I can't find any specific research about this.  I want to know if there are specific mental health therapies for co-morbid MH issues, which either do not help people on the spectrum or can do more harm than good.  I do not mean medication as that is a separarate discussion.

For instance, I understand CBT can be quite helpful if tailored to our neurology.  But with CBT part of it involves facing up to the thing that causes you anxiety, and something like that could be incredibly traumatic for us.

Does anyone have a source I can access to find out more information?

Thanks. 

  • IntenseWorld said:

    ...For instance, I understand CBT can be quite helpful if tailored to our neurology.  But with CBT part of it involves facing up to the thing that causes you anxiety, and something like that could be incredibly traumatic for us.

    I'm just coming to the end of a course of six sessions and, although I was extremely doubtful at the start, I have found it very helpful mainly, I  think, because the therapist has knowledge of AS through working with children and is prepared  to listen when I try to explain how things affect me as someone on the spectrum.

    I said from the beginning  that I didn't expect to be cured of my anxieties because I knew they were basic  to my make up; what I wanted was  to learn how to manage them so they cause me less stress and I have had success with this.  I just hope that I can keep it going once the course is finished.

  • I realise you are speaking metaphorically, but because of this it makes heavy going to read (and heavy going with it's "doom and gloominess" Money Mouth).

    Do you mean literally dead?  That if you get enough mental health conditions or they get severe enough you will die from them?  I don't believe that is possible.  You might die from acting out suicidal tendencies or whatever but I don't think (other than degenerative brain disease such as Parkinson's) that you die from mental illness (even though it can feel like a living death).
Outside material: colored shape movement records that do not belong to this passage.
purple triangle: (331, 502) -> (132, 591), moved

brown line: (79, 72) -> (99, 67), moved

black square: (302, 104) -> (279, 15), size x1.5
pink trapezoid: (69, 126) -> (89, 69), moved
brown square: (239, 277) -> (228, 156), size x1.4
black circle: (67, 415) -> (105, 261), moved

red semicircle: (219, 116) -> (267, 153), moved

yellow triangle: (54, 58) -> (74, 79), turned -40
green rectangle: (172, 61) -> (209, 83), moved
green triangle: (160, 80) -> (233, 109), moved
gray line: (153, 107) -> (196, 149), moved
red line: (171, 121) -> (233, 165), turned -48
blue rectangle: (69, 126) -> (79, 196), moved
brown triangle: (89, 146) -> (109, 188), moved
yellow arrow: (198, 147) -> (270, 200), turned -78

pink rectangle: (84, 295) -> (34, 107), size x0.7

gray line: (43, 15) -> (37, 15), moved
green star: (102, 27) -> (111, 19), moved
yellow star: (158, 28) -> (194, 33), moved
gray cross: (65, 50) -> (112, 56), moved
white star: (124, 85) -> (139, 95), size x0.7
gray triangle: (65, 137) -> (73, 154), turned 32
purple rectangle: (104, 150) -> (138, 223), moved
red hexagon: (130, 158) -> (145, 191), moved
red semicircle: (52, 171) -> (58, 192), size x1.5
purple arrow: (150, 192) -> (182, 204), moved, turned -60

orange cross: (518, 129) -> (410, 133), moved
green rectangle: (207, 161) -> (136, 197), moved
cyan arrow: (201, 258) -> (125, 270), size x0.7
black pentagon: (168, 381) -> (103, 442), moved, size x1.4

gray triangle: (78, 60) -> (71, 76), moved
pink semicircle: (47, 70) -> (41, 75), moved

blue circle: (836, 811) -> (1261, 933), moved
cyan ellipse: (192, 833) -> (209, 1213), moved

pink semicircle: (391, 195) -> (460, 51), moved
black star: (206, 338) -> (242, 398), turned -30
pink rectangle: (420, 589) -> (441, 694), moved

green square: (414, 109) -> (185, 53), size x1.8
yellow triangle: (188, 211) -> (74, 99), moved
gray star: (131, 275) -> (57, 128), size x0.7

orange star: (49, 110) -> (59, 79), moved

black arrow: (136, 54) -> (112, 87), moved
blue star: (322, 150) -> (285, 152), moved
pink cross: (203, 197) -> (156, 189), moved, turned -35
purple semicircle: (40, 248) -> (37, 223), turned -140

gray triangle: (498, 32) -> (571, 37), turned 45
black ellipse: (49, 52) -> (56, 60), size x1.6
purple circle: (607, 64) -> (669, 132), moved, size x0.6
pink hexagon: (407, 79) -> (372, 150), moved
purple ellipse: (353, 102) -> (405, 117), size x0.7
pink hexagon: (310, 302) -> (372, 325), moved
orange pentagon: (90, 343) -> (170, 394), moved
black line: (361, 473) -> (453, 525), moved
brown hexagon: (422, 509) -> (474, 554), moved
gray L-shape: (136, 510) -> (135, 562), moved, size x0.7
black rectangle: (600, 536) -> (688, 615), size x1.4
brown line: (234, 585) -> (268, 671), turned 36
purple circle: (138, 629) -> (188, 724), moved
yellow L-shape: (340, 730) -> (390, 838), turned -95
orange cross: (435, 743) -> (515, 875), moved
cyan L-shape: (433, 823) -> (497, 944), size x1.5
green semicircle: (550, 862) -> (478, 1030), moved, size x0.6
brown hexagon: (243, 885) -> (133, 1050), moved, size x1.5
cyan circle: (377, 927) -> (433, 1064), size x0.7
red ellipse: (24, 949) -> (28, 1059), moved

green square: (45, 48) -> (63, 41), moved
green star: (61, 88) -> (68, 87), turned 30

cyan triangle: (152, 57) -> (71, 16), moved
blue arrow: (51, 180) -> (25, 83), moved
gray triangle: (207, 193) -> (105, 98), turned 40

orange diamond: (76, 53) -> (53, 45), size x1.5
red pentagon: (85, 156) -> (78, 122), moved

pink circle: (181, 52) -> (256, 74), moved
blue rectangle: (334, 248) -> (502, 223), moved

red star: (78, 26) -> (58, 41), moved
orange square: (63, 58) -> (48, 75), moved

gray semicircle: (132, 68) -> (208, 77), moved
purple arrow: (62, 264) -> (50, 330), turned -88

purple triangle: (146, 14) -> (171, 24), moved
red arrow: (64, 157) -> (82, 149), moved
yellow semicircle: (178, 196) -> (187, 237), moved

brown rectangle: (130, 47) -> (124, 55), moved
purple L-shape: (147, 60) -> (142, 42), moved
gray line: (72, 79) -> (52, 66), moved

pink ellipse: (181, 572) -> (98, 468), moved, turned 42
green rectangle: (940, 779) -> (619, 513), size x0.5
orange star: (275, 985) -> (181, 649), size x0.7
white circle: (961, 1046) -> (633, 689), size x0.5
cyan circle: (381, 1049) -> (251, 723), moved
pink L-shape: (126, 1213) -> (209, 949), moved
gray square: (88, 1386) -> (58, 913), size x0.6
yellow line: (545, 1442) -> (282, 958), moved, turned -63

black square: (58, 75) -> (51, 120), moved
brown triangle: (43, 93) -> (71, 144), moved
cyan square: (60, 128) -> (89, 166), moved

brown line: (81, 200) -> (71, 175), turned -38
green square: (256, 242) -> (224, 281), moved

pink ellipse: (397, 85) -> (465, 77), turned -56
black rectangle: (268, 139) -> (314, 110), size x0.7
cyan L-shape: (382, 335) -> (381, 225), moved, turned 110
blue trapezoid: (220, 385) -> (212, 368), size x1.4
    Anyway, I'd really like some input on my original question if anyone has any.  I am sure I read it somewhere but it might have been anecdotal or the opinion of an armchair philosophiser - although it does make sense.

  • I think co-morbid conditions are conditions which left unchecked will become also primary later on. So co-morbid is time by cause and effect. If a few of these co-morbid conditions add up to pathogenically primary, you are as good as dead,, by "complications".  

    I think co-morbid is just secondary genetic ladder rung weakness caused by the primary holding leg of the ladder rotting away slowly, so the rung is weakened as a secondary cause, until the whole ladder collaspes (dead).

    If the hull is weak, the ship sinks as a whole, when the stress on the beam structure collaspes at shear point.

  • I've recently been for hypnosis - I did not ask for or even wish for a "cure", I simply wanted to regain some faith in myself, some self confidence and the strength to deal with the "stuff" that troubles me. I realise that I'm going to always have differculties with lots of things - to be able to accept that and be strong enough to work my way through things without falling in my usual heap was my request to the therapist. It 's working - not in a "wow that's amazing" way but there's been subtle but positive changes in my attitude. I've got to keep at it and accept the not so good days (plenty of them!) but by far the most useful and best thing i've tried so far.Smile

  • That's good Susie163.

    Is there anyone who has been damaged (or at least gone nowhere with) by therapy?

  • Perhaps I should have worded the question as to whether anyone personally found a particular therapy unhelpful or made them worse, but I am sure there must be some research out there on outcomes of therapy in autistic people.

  • CBT is really great. It's very logical just how we prefer and can be tailored really well to anyone AS or NT. Would definitely recommend.